There’s more than one hole in it [by Matt Baker]

What the Bucket?

After a 30-minute delay due to technical difficulties, we were finally ushered into the Basement loft, but not before being told that we were about to see the ‘greatest show of our lives.’ It was a bold and conceited statement, and one to which the show does not live up.

 Written by and starring Ashton Brown and Kat Glass, and produced under their joint-venture I’m Not Content Productions, this degree of involvement has predictably and quite evidently reduced any chance of objectivity towards the production. Luke Thornborough is attached as director, however, the lack of shape in the narrative and emotional journey makes me question how much he really brought to the project.

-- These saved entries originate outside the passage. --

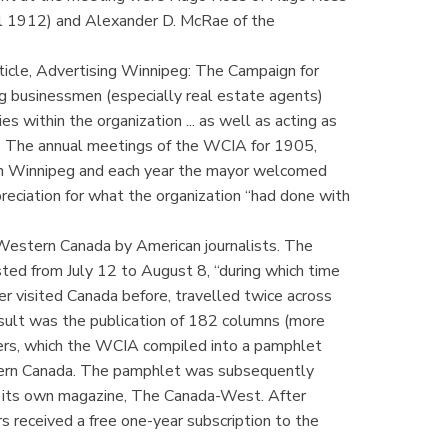
pril 1912) and Alexander D. McRae of the
icle, Advertising Winnipeg: The Campaign for
 businessmen (especially real estate agents)
es within the organization ... as well as acting as
wa. The annual meetings of the WCIA for 1905,
in Winnipeg and each year the mayor welcomed
preciation for what the organization “had done with
Western Canada by American journalists. The
ted from July 12 to August 8, “during which time
 visited Canada before, travelled twice across
esult was the publication of 182 columns (more
rs, which the WCIA compiled into a pamphlet
ern Canada. The pamphlet was subsequently
d its own magazine, The Canada-West. After
rs received a free one-year subscription to the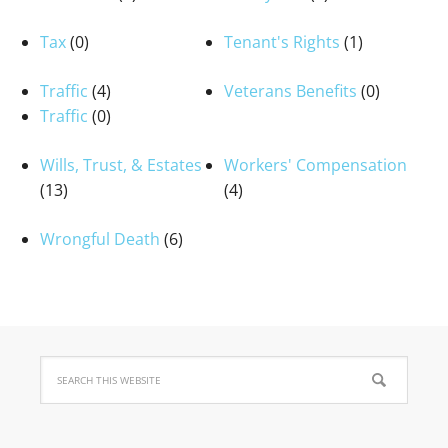
Tax
(0)
Tenant's Rights
(1)
Traffic
(4)
Veterans Benefits
(0)
Traffic
(0)
Wills, Trust, & Estates
Workers' Compensation
(13)
(4)
Wrongful Death
(6)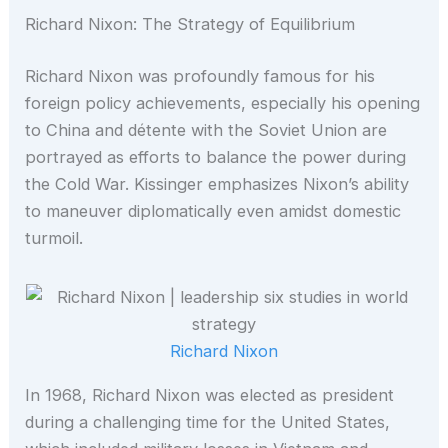
Richard Nixon: The Strategy of Equilibrium
Richard Nixon was profoundly famous for his
foreign policy achievements, especially his opening
to China and détente with the Soviet Union are
portrayed as efforts to balance the power during
the Cold War. Kissinger emphasizes Nixon’s ability
to maneuver diplomatically even amidst domestic
turmoil.
Richard Nixon
In 1968, Richard Nixon was elected as president
during a challenging time for the United States,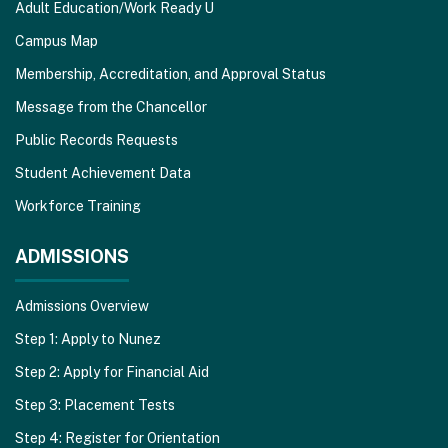
Adult Education/Work Ready U
Campus Map
Membership, Accreditation, and Approval Status
Message from the Chancellor
Public Records Requests
Student Achievement Data
Workforce Training
ADMISSIONS
Admissions Overview
Step 1: Apply to Nunez
Step 2: Apply for Financial Aid
Step 3: Placement Tests
Step 4: Register for Orientation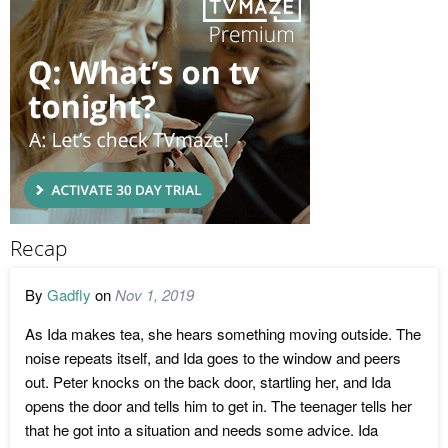
Recap
By
Gadfly
on
Nov 1, 2019
As Ida makes tea, she hears something moving outside. The
noise repeats itself, and Ida goes to the window and peers
out. Peter knocks on the back door, startling her, and Ida
opens the door and tells him to get in. The teenager tells her
that he got into a situation and needs some advice. Ida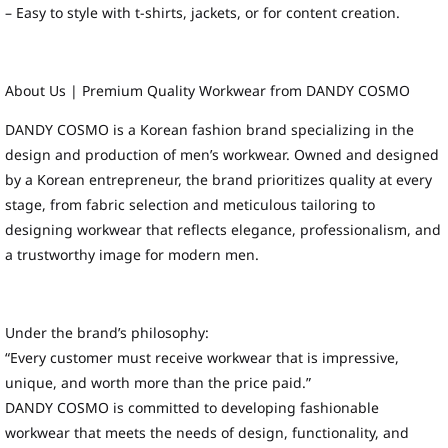
– Easy to style with t-shirts, jackets, or for content creation.
About Us | Premium Quality Workwear from DANDY COSMO
DANDY COSMO is a Korean fashion brand specializing in the
design and production of men’s workwear. Owned and designed
by a Korean entrepreneur, the brand prioritizes quality at every
stage, from fabric selection and meticulous tailoring to
designing workwear that reflects elegance, professionalism, and
a trustworthy image for modern men.
Under the brand’s philosophy:
“Every customer must receive workwear that is impressive,
unique, and worth more than the price paid.”
DANDY COSMO is committed to developing fashionable
workwear that meets the needs of design, functionality, and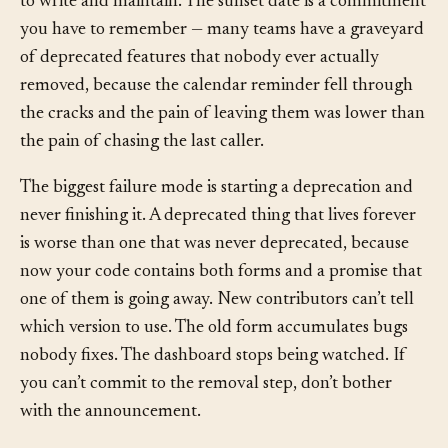
window. The visibility instrumentation is code you have
to write and maintain. The sunset date is a commitment
you have to remember — many teams have a graveyard
of deprecated features that nobody ever actually
removed, because the calendar reminder fell through
the cracks and the pain of leaving them was lower than
the pain of chasing the last caller.
The biggest failure mode is starting a deprecation and
never finishing it. A deprecated thing that lives forever
is worse than one that was never deprecated, because
now your code contains both forms and a promise that
one of them is going away. New contributors can’t tell
which version to use. The old form accumulates bugs
nobody fixes. The dashboard stops being watched. If
you can’t commit to the removal step, don’t bother
with the announcement.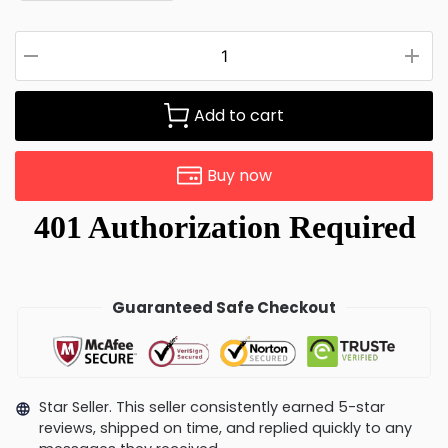
Add to cart
Buy now
Guaranteed Safe Checkout
Star Seller. This seller consistently earned 5-star
reviews, shipped on time, and replied quickly to any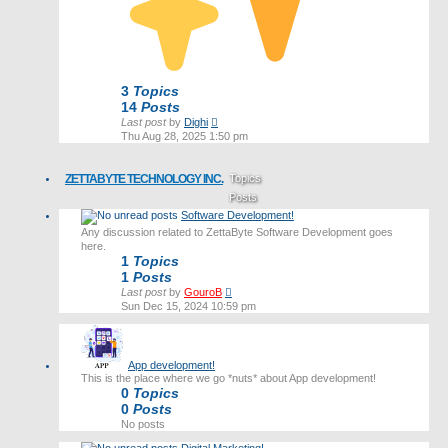
3
Topics
14
Posts
View
Last post
by
Dighi
the
Thu Aug 28, 2025 1:50 pm
latest
post
ZETTABYTE TECHNOLOGY INC.
Topics
Posts
Software Development!
Last post
Any discussion related to ZettaByte Software Development goes
here.
1
Topics
1
Posts
View
Last post
by
GouroB
the
Sun Dec 15, 2024 10:59 pm
latest
post
App development!
This is the place where we go *nuts* about App development!
0
Topics
0
Posts
No posts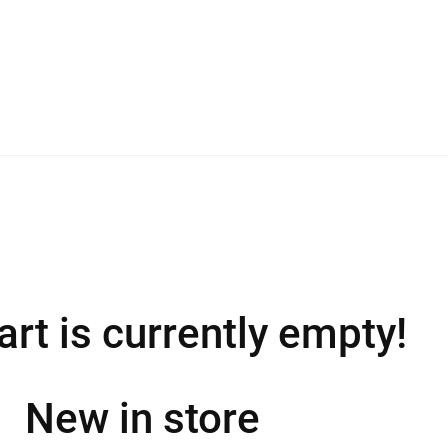
art is currently empty!
New in store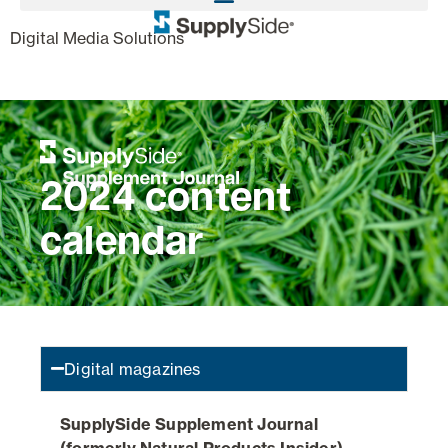
,
Digital Media Solutions
2024 content
calendar
Digital magazines
SupplySide Supplement Journal
(formerly Natural Products Insider)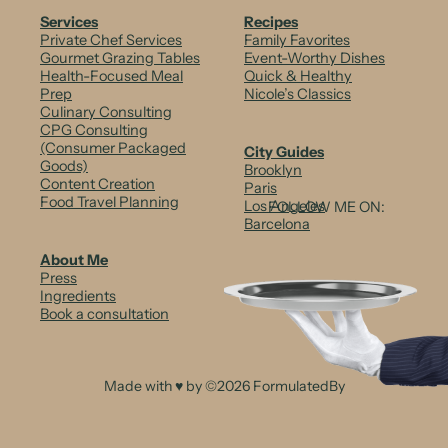
b
Services
Recipes
Private Chef Services
Family Favorites
o
Gourmet Grazing Tables
Event-Worthy Dishes
Health-Focused Meal
Quick & Healthy
w
Prep
Nicole’s Classics
Culinary Consulting
C
CPG Consulting
i
(Consumer Packaged
City Guides
Goods)
Brooklyn
t
Content Creation
Paris
Food Travel Planning
Los Angeles
FOLLOW ME ON:
r
Barcelona
u
About Me
Press
s
Ingredients
Book a consultation
C
a
r
Made with ♥ by ©2026 FormulatedBy
p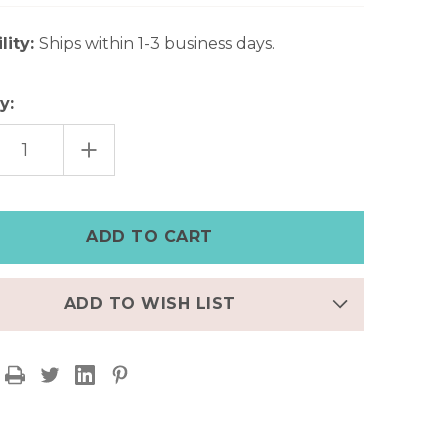
lity:
Ships within 1-3 business days.
y:
EASE
INCREASE
TITY
QUANTITY
OF
UOISE
TURQUOISE
ES
STONES
FREE
TED
SPIRITED
O
BOHO
ELET
BRACELET
ADD TO WISH LIST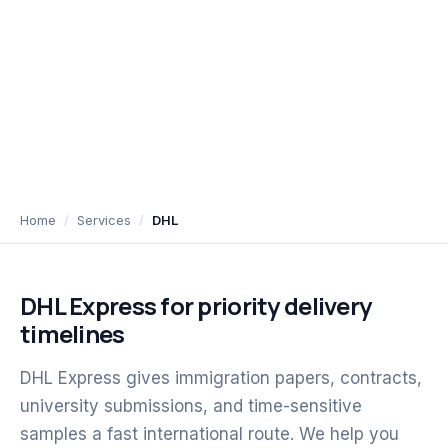
Home
Services
DHL
DHL Express for priority delivery
timelines
DHL Express gives immigration papers, contracts,
university submissions, and time-sensitive
samples a fast international route. We help you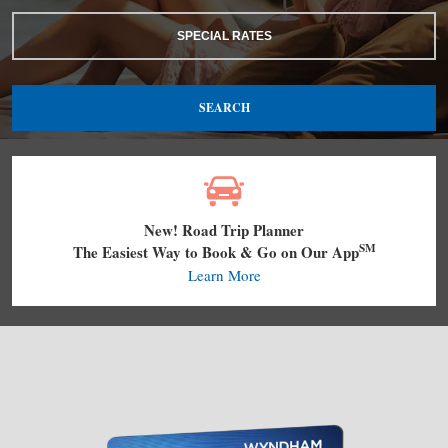
SPECIAL RATES
SEARCH
New! Road Trip Planner
SM
The Easiest Way to Book & Go on Our App
Learn More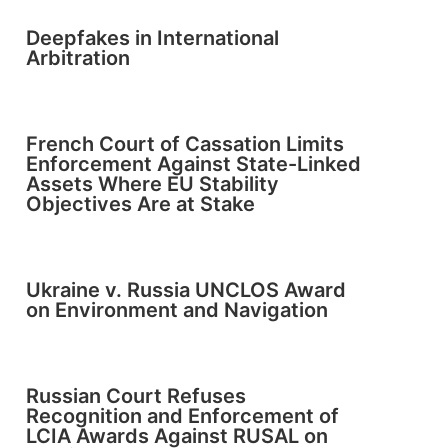
Deepfakes in International
Arbitration
French Court of Cassation Limits
Enforcement Against State-Linked
Assets Where EU Stability
Objectives Are at Stake
Ukraine v. Russia UNCLOS Award
on Environment and Navigation
Russian Court Refuses
Recognition and Enforcement of
LCIA Awards Against RUSAL on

 Bucket Boy has two fundamental flaws. Firstly, the world that the writers have created is unstable – and not in the way they intended. Predeterminism, free will, and metaphysics are concepts that have a solid foundation in philosophical academia, but to incorporate these ideas into a world that is not our own, and has its own laws that have been created for a play, means that any rules or guidelines of these subject matters lose validity. An example is the fact that the supporting characters develop throughout the narrative, despite the fact that they are supposed to be in a continuum. This immediately invalidates the concept that they are victims of fate. In particular, Courtney Abbot, as neighbor Phoebe, has a complete change of character in her third act. While this does give her an opportunity to play (some) pathos, which is nicely weighted, it disputes the logic of the play. Secondly, it is difficult to empathise or even sympathise with the protagonist. Brown is not a charismatic actor. He fails to find any shade to his character and resorts to roaring around the stage or huddling in a corner, and he has no clear thought processes or organic reactions.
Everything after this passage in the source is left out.